Production Case Studies

Every serious agentic system in 2026 is a context engineering system wearing different clothes. Claude Code uses progressive skill loading + MCP servers + CLAUDE.md files. Cursor tunes what goes into the context for every keystroke. Anthropic Managed Agents (2026) abstracts runtime away entirely, leaving context design as the only work left for authors.

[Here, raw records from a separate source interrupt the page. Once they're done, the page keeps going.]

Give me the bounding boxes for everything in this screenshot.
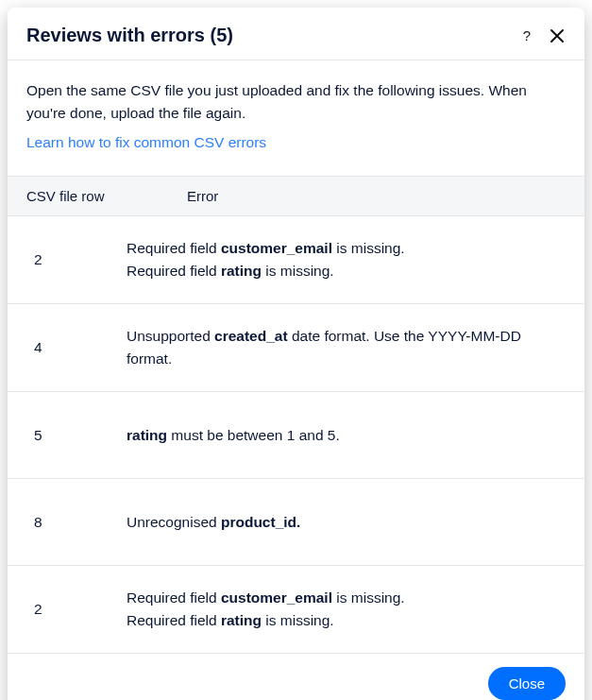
table-row: 8Unrecognised product_id. xyxy=(8,479,584,566)
row-number: 2 xyxy=(8,601,121,618)
row-number: 8 xyxy=(8,514,121,531)
error-line: Required field rating is missing. xyxy=(127,609,558,632)
modal-title: Reviews with errors (5) xyxy=(26,25,233,46)
table-body: 2Required field customer_email is missin… xyxy=(8,216,584,654)
close-icon[interactable] xyxy=(549,27,566,44)
col-header-error: Error xyxy=(121,188,584,204)
modal-header: Reviews with errors (5) ? xyxy=(8,8,584,60)
error-line: Required field customer_email is missing… xyxy=(127,237,558,260)
error-modal: Reviews with errors (5) ? Open the same … xyxy=(8,8,584,700)
close-button[interactable]: Close xyxy=(488,667,566,700)
help-icon[interactable]: ? xyxy=(518,27,535,44)
header-actions: ? xyxy=(518,27,566,44)
learn-link[interactable]: Learn how to fix common CSV errors xyxy=(26,134,266,150)
row-error: Required field customer_email is missing… xyxy=(121,587,584,632)
intro-section: Open the same CSV file you just uploaded… xyxy=(8,60,584,176)
error-line: Required field rating is missing. xyxy=(127,260,558,282)
row-number: 2 xyxy=(8,251,121,268)
table-row: 2Required field customer_email is missin… xyxy=(8,216,584,304)
row-error: Unrecognised product_id. xyxy=(121,511,584,534)
row-number: 4 xyxy=(8,339,121,356)
error-line: Required field customer_email is missing… xyxy=(127,587,558,609)
modal-footer: Close xyxy=(8,654,584,700)
table-row: 5rating must be between 1 and 5. xyxy=(8,392,584,479)
table-row: 4Unsupported created_at date format. Use… xyxy=(8,304,584,392)
error-line: Unsupported created_at date format. Use … xyxy=(127,325,558,370)
intro-text: Open the same CSV file you just uploaded… xyxy=(26,79,564,125)
col-header-row: CSV file row xyxy=(8,188,121,204)
error-line: rating must be between 1 and 5. xyxy=(127,424,558,447)
row-error: Required field customer_email is missing… xyxy=(121,237,584,282)
row-number: 5 xyxy=(8,427,121,444)
table-row: 2Required field customer_email is missin… xyxy=(8,566,584,654)
error-line: Unrecognised product_id. xyxy=(127,511,558,534)
table-header: CSV file row Error xyxy=(8,176,584,216)
row-error: Unsupported created_at date format. Use … xyxy=(121,325,584,370)
row-error: rating must be between 1 and 5. xyxy=(121,424,584,447)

Fortune 500 AI Centers of Excellence turn context engineering into governance — who decides what is retrievable, loadable, persistable, callable.

Key Findings

1

Context engineering optimizes the whole information environment, not a single prompt — every token is a decision

2

ICLR 2026 ACE paper: treating contexts as evolving playbooks lifts agent accuracy +10.6% on AppWorld and +8.6% on finance benchmarks

3

Six layers compose the window — system prompt, skills, memory, retrieval, tool results, in-context examples — each with its own budget

4

Long context is not free lunch: Lost-in-the-Middle and RULER benchmarks show degradation regardless of window size

5

Production systems (Claude Code, Cursor, Anthropic Managed Agents) are context engineering systems wearing different clothes

6

Format choice matters: McMillan 2026 measured a 21-point accuracy gap between context formats across 9,649 experiments

7

If your agent is unreliable, the first debug is "what's actually in the context?" — not "what should the prompt say?"

Research Transparency

Limitations

  • Fast-moving field — patterns from 2025-Q4 (Anthropic skills, MCP) are less than a year old and best practices are still emerging.
  • Quantified impact (ACE +10.6%) measured on AppWorld/finance benchmarks — generalization to broader agent tasks is plausible but unproven.
  • Most production case studies (Claude Code, Cursor, Managed Agents) are Anthropic-ecosystem; patterns may differ for open-source or multi-vendor stacks.

What We Don't Know

  • ?Whether context engineering consolidates into a formal engineering discipline (like DevOps or SRE) or remains a collection of patterns.
  • ?How enterprise governance of context (who can retrieve what, which skills are approved) will evolve as regulated industries adopt agents.
  • ?Whether "context rot" can be fully solved or is an intrinsic property of attention-based models at scale.
Evidence Grade:Grade A(Peer-reviewed / meta-analyses)

Frequently Asked Questions

RAG is one tool inside context engineering. Context engineering is the discipline of deciding when to RAG, what else to include alongside retrieval, and how to budget the window. RAG is a technique; context engineering is the architecture.